> _Action item_
Every line of the data below is to be given again as it appears, with the images removed.

(Given records begins)

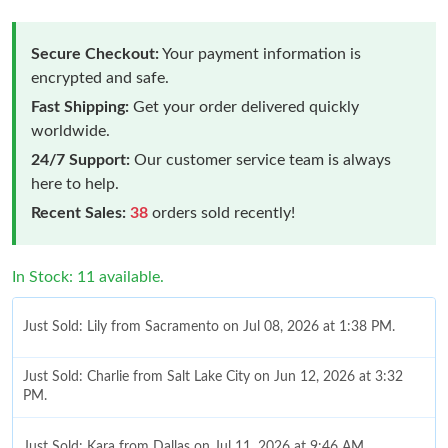
Secure Checkout:
Your payment information is
encrypted and safe.
Fast Shipping:
Get your order delivered quickly
worldwide.
24/7 Support:
Our customer service team is always
here to help.
Recent Sales:
38
orders sold recently!
In Stock: 11 available.
Just Sold: Lily from Sacramento on Jul 08, 2026 at 1:38 PM.
Just Sold: Charlie from Salt Lake City on Jun 12, 2026 at 3:32
PM.
Just Sold: Kara from Dallas on Jul 11, 2026 at 9:46 AM.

(Given records ends)

> _Exercise output_
Secure Checkout:
Your payment information is
encrypted and safe.
Fast Shipping:
Get your order delivered quickly
worldwide.
24/7 Support:
Our customer service team is always
here to help.
Recent Sales:
38
orders sold recently!
In Stock: 11 available.
Just Sold: Lily from Sacramento on Jul 08, 2026 at 1:38 PM.
Just Sold: Charlie from Salt Lake City on Jun 12, 2026 at 3:32
PM.
Just Sold: Kara from Dallas on Jul 11, 2026 at 9:46 AM.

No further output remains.